Tennis Elbow: What Is and Isn't Helpful for Climbers

Lateral tendon pain (tennis elbow) is considerably more common than medial tendon pain.

It occurs in approximately 10% of the manual labor force, has a high recurrence rate, and does not require treatment to resolve.

Be confident in your natural history

That’s the beauty of natural history! Your body’s amazing at “recovering” on its own. In fact, when researchers compare surgery to physical therapy (all the things) to a wait and see (nothing other than education) intervention, they see similar long-term outcomes!

The strategy really depends on the goals of the individual. If the goals are sports oriented, athletes need higher mechanical loads (heavy and slow) through the process. The ability to tolerate more sport requires greater capacities in the tendons.

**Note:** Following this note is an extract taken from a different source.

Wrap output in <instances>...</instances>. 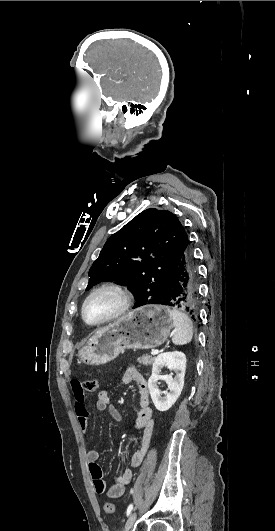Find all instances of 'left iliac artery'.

What is not helpful for tennis elbow

  • stretching

  • deep friction massage

  • shockwave therapy

  • low level laser light

  • electrical stimulation (TENS)

  • orthosis (bracing)

What might be helpful for tennis elbow

  • eccentric, concentric, AND isometric loading

  • nothing (wait and see)

  • activity modification (regression)

  • stress reduction / being more social

  • Mills mobilization (look it up)

  • cortisone injections ?? (1-2 max)

  • PRP injections ???? (it’s a coin toss)

The only difference between the rehabilitation (only loading and mills manipulation are supported) and wait and see groups is the speed of symptom resolution, not the long-term health of the tendon. This means that most “therapies” you get are modifying sensitivity, not fixing injuries.

 
 

Key takeaways:

  • If you’re a climber with elbow pain don’t panic. Your pain will go away, whether you like it or not.

  • Repetitive flexion at high-velocities and volumes (back hand for tennis players) are likely the primary drivers. If you don’t modify the primary driver of your symptoms you are wasting time and money. Both of which are finite resources.

  • Be patient, have a training plan, don’t expect a fix (there isn’t one), and be grateful for your bodies ability to adapt.